* ACTIVITY:
List each line of the data that holds the word "Monthly".

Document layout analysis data
---------------

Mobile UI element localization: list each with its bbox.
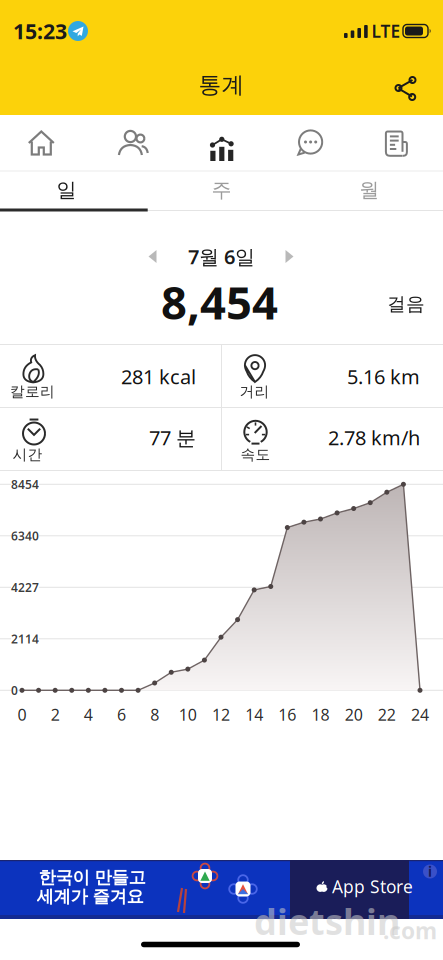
staticText: 2.78 km/h xyxy=(328,424,420,451)
staticText: 8 xyxy=(150,704,159,725)
button[interactable]: Statistics xyxy=(178,115,266,171)
staticText: 10 xyxy=(179,704,197,725)
staticText: 4 xyxy=(84,704,93,725)
button[interactable]: Previous day xyxy=(142,246,164,268)
staticText: 281 kcal xyxy=(121,363,196,390)
staticText: 15:23 xyxy=(13,17,67,45)
staticText: 6340 xyxy=(11,528,39,544)
staticText: 2114 xyxy=(11,631,39,647)
staticText: 0 xyxy=(18,704,26,725)
button[interactable]: Home xyxy=(0,115,88,171)
staticText: 24 xyxy=(411,704,429,725)
staticText: 월 xyxy=(359,178,379,202)
button[interactable]: News xyxy=(355,115,443,171)
staticText: 속도 xyxy=(240,446,270,464)
button[interactable]: App Store ad xyxy=(0,860,443,919)
staticText: 12 xyxy=(212,704,230,725)
button[interactable]: Next day xyxy=(278,246,300,268)
button[interactable]: 주 xyxy=(148,170,295,210)
staticText: 일 xyxy=(56,178,76,202)
staticText: 거리 xyxy=(240,382,270,400)
staticText: 8,454 xyxy=(161,272,278,332)
staticText: 16 xyxy=(278,704,296,725)
staticText: 7월 6일 xyxy=(188,243,255,270)
staticText: App Store xyxy=(332,875,413,898)
staticText: 14 xyxy=(245,704,263,725)
staticText: dietshin xyxy=(254,897,400,945)
staticText: i xyxy=(428,863,432,880)
staticText: 시간 xyxy=(12,446,42,464)
staticText: 20 xyxy=(345,704,363,725)
staticText: 2 xyxy=(51,704,60,725)
staticText: 통계 xyxy=(198,71,244,99)
staticText: 0 xyxy=(11,682,18,698)
staticText: 세계가 즐겨요 xyxy=(36,886,144,907)
button[interactable]: Share xyxy=(384,63,428,107)
button[interactable]: Friends xyxy=(89,115,177,171)
staticText: LTE xyxy=(372,20,400,42)
button[interactable]: 월 xyxy=(295,170,443,210)
staticText: 한국이 만들고 xyxy=(38,867,146,888)
staticText: 8454 xyxy=(11,476,39,492)
staticText: 걸음 xyxy=(387,292,425,315)
staticText: 주 xyxy=(212,178,232,202)
staticText: 22 xyxy=(378,704,396,725)
staticText: .com xyxy=(383,915,437,946)
staticText: 18 xyxy=(312,704,330,725)
button[interactable]: 일 xyxy=(0,170,140,210)
button[interactable]: Chat xyxy=(266,115,354,171)
staticText: 77 분 xyxy=(149,424,196,451)
staticText: 4227 xyxy=(11,579,39,595)
staticText: 5.16 km xyxy=(347,363,420,390)
staticText: 칼로리 xyxy=(10,382,55,400)
staticText: 6 xyxy=(117,704,126,725)
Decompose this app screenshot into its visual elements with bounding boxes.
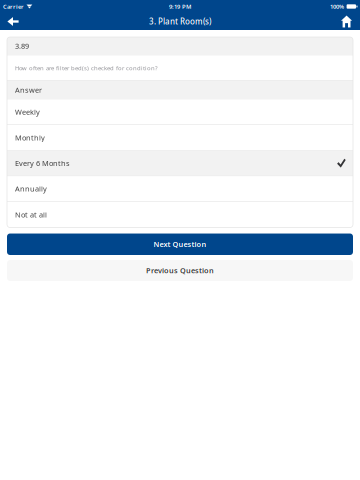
staticText: Not at all	[15, 210, 47, 220]
staticText: Next Question	[154, 239, 206, 249]
staticText: Monthly	[15, 133, 45, 143]
staticText: How often are filter bed(s) checked for …	[15, 64, 158, 72]
button[interactable]: Annually	[7, 176, 353, 202]
button[interactable]: Back	[0, 13, 26, 30]
staticText: 9:19 PM	[169, 2, 191, 10]
staticText: Answer	[15, 85, 42, 95]
button[interactable]: Previous Question	[7, 260, 353, 281]
staticText: 100%	[330, 2, 344, 10]
staticText: Annually	[15, 184, 47, 194]
button[interactable]: Every 6 Months	[7, 151, 353, 176]
button[interactable]: Not at all	[7, 202, 353, 228]
staticText: Weekly	[15, 107, 40, 117]
staticText: 3. Plant Room(s)	[149, 16, 211, 27]
staticText: 3.89	[15, 41, 29, 51]
staticText: Carrier	[3, 2, 24, 10]
button[interactable]: Next Question	[7, 234, 353, 255]
button[interactable]: Weekly	[7, 100, 353, 125]
button[interactable]: Home	[337, 13, 356, 30]
button[interactable]: Monthly	[7, 125, 353, 151]
staticText: Previous Question	[146, 266, 214, 276]
staticText: Every 6 Months	[15, 158, 70, 168]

---------------

* EXERCISE RESULT:
staticText: Monthly	[15, 133, 45, 143]
button[interactable]: Monthly	[7, 125, 353, 151]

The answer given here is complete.